* **Work required**: Using the entries below, copy out all lines where "yorkoliu" is found.

#### Data records

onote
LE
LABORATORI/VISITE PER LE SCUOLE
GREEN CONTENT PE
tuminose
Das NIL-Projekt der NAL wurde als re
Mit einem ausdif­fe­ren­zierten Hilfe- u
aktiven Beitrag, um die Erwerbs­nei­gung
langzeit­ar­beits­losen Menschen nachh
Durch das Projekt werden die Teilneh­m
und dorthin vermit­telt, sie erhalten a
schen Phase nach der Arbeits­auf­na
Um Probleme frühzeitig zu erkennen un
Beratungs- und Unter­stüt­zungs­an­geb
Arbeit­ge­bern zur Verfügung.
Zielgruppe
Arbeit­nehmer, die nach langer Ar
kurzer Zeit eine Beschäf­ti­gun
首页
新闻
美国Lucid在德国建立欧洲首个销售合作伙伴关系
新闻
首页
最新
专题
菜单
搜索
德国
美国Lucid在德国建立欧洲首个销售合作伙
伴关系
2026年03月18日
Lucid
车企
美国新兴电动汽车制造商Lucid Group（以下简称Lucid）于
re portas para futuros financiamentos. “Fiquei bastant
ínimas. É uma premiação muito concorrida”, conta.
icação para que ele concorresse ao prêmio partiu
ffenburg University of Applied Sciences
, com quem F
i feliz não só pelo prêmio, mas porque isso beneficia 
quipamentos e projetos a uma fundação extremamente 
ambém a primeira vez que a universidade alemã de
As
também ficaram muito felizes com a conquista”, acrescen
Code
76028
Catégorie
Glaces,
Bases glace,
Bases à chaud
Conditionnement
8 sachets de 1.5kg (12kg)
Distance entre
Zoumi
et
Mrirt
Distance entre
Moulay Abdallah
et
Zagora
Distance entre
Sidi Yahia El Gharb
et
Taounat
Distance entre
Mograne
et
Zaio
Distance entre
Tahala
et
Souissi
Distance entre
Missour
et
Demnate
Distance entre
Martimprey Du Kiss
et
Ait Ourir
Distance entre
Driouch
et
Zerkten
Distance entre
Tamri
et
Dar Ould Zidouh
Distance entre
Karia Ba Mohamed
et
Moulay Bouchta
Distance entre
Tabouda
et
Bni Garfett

########
#### Data records

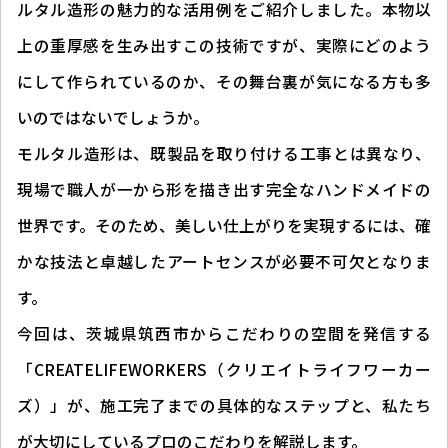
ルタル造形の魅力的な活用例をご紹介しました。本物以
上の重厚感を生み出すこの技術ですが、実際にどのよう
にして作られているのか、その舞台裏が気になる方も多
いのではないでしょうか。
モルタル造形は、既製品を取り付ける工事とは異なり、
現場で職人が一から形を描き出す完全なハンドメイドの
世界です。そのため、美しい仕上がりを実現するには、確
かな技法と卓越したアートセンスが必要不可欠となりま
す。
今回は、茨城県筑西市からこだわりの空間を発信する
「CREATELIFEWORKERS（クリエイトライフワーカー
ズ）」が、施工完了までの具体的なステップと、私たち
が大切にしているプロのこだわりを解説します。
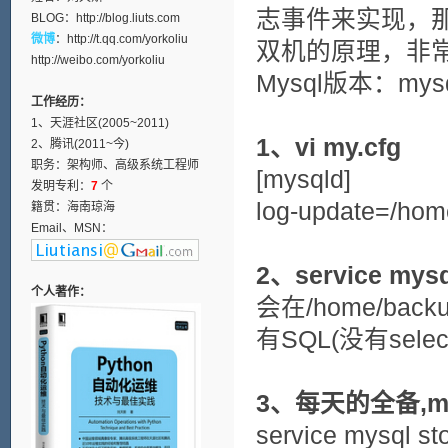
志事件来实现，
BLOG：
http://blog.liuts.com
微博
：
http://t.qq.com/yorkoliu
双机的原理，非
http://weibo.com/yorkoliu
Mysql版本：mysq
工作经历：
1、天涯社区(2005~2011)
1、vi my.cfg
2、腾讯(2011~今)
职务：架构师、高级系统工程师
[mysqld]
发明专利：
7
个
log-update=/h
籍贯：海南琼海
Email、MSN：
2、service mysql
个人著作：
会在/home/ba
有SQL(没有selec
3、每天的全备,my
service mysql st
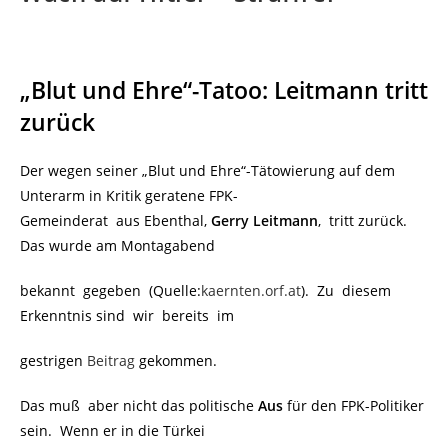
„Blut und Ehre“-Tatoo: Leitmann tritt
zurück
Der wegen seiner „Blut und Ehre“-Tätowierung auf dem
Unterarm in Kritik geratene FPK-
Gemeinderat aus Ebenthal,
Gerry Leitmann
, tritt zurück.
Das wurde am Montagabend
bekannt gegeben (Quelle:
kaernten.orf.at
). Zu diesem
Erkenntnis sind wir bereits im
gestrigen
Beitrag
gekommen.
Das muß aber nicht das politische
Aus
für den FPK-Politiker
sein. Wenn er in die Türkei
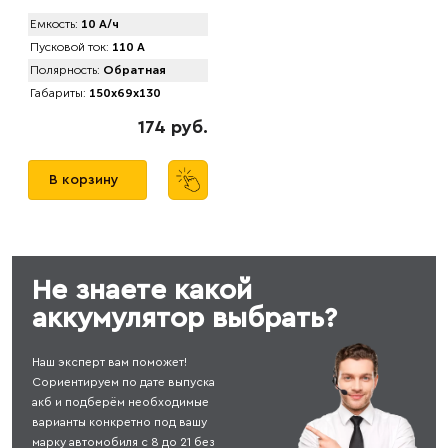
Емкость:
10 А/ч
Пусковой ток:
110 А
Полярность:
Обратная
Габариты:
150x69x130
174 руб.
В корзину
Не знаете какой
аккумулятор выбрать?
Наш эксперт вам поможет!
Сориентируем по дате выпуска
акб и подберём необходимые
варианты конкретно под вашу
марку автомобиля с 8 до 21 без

########
#### Data records

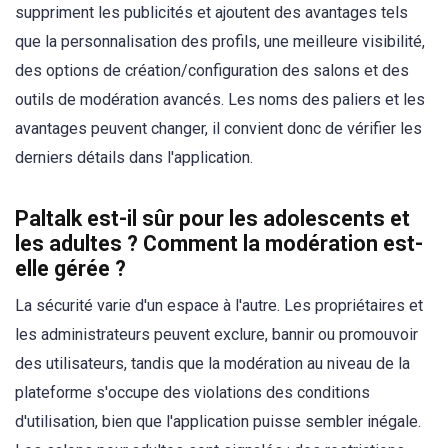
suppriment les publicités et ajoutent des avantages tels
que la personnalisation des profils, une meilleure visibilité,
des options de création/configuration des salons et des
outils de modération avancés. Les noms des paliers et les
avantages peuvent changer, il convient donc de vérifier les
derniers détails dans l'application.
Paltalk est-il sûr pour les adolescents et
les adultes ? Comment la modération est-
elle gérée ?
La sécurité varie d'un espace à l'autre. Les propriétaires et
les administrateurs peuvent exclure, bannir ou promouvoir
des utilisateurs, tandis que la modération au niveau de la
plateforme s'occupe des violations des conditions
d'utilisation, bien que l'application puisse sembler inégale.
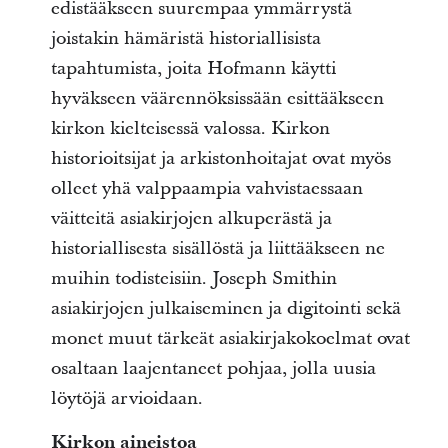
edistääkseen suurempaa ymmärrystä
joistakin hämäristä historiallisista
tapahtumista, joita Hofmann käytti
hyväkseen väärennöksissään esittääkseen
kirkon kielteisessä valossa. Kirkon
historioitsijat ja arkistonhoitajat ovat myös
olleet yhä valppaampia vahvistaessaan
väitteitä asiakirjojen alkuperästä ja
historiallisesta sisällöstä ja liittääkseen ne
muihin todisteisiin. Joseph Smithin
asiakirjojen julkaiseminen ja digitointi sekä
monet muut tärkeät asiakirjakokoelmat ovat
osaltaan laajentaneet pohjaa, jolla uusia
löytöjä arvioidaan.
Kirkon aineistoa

########

* **Exercise response**:
http://t.qq.com/yorkoliu
http://weibo.com/yorkoliu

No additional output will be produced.